BurgherGray will continue to monitor developments with respect to the Program, including the start date and any changes in the eligibility criteria or other terms. Should you have any questions, please feel free to reach out to Gopal M. Burgher ([email protected]) or Lisa Brice ([email protected] or your regular BurgherGray contact.


[1] Other facilities include: the Primary Market Corporate Credit Facility, which is intended to provide loans and bond financing to U.S. companies with investment grade debt ratings; the Secondary Market Corporate Credit Facility, through which the Feds will effect secondary market purchases of bonds or ETFs issued by U.S. companies; the Term Asset-Backed Securities Loan Facility (TALF) through which the Feds will fund loans secured by asset-backed securities with underlying credit exposure to consumer and small business loans, including student loans, auto and credit card loans, equipment loans, loans guaranteed by the Small Business Administration, and certain other assets; the Money Market Mutual Fund Liquidity Facility, which will fund loans to eligible financial institutions secured by high-quality assets purchased by the financial institution from money market mutual funds in order to assist money market funds in meeting demands for redemptions by households and other investors; the Commercial Paper Funding Facility, which will provide liquidity to the commercial paper market through the purpose of unsecured and asset-backed commercial paper rated A1/P1 directly from eligible companies; and the Municipal Liquidity Facility, which will fund purchases of tax, revenue, and bond “anticipation” securities from the states and certain of their political subdivisions that meet specified population thresholds. 

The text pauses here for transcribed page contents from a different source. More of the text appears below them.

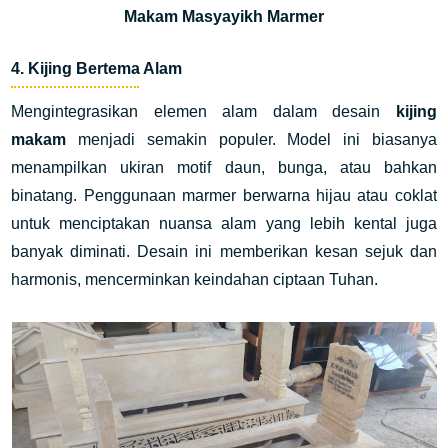
Makam Masyayikh Marmer
4. Kijing Bertema Alam
Mengintegrasikan elemen alam dalam desain
kijing
makam
menjadi semakin populer. Model ini biasanya
menampilkan ukiran motif daun, bunga, atau bahkan
binatang. Penggunaan marmer berwarna hijau atau coklat
untuk menciptakan nuansa alam yang lebih kental juga
banyak diminati. Desain ini memberikan kesan sejuk dan
harmonis, mencerminkan keindahan ciptaan Tuhan.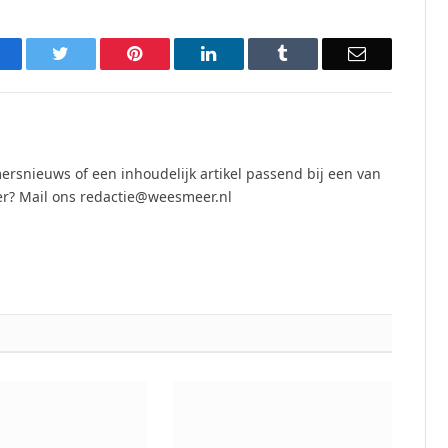
acebook
Twitter
Pinterest
LinkedIn
Tumblr
Email
ersnieuws of een inhoudelijk artikel passend bij een van
r? Mail ons redactie@weesmeer.nl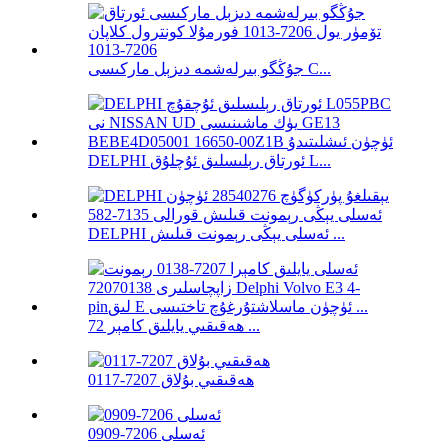
جۇڭگو بىرلەشمە دىزېل ماركىسى C...
DELPHI ئورتاق رېلىسلىق ئۇچلۇق L...
DELPHI ئەسلى يېڭى رېمونت قىلىش ...
ھەقىقىي يايلىق كامېر 72 ...
ھەقىقىي بۇلاق 7207-0117
ئەسلى 7206-0909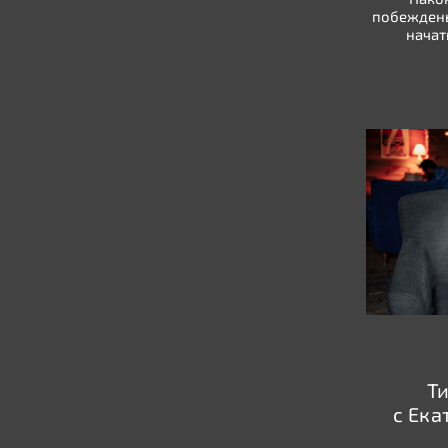
побеждены
начат
Т
с Ек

[2] An ineligible business is a type of business listed 13 CFR 120.110(b)-(j) and (m)-(s), as modified by the Small Business Administration’s PPP regulations and includes the following: non-profits; those primarily engaged in the lending; passive businesses owned by developers and landlords that do not actively use or occupy the assets acquired or improved with the loan proceeds (with limited exception); life insurance companies; businesses located outside of the U.S.; businesses deriving more than one-third of gross annual revenue from legal gambling activities; businesses with an officer, director or owner of more than 20% who is incarcerated, on probation, on parole, or has been indicted for a felony or a crime of moral turpitude; unless waived, businesses that have previously defaulted on a Federal loan or Federally assisted financing; and businesses primarily engaged in political or lobbying activities, among other things.

[3] Businesses that have received PPP loans are permitted, provided they are also eligible borrowers.

[4] Until 12 months after the loan is no longer outstanding, the eligible borrower is not allowed to: (1) repurchase an equity security that is listed on a national securities exchange of the eligible borrower or any parent company of the eligible borrower, except to the extent required under a contractual obligation that was in effect as of March 27, 2020; (2) pay dividends or make other capital distributions with respect to the common stock of the eligible borrower; (3) for any officer or employee of the eligible borrower whose total compensation exceeded $425,000 in calendar year 2019, pay (i) total compensation that exceeds that paid in calendar year 2019 or (ii) severance pay or other benefits upon termination of employment with the eligible borrower which exceeds twice the maximum total compensation in calendar year 2019; or (4) for any officer or employee of the eligible borrower whose total compensation exceeded $3,000,000 in calendar year 2019, award total compensation in excess of the sum of (i) $3,000,000; and (ii) 50 percent of the excess over $3,000,000 of the total compensation received by the officer or employee from the eligible borrower in calendar year 2019. The term ‘‘total compensation’’ includes salary, bonuses, awards of stock, and other financial benefits provided by an eligible business to an officer or employee of the eligible business.

[5] In the case of the MSELF, the participation interest purchased will only be with respect to the upsized portion of the loan (not the pre-existing loan portion).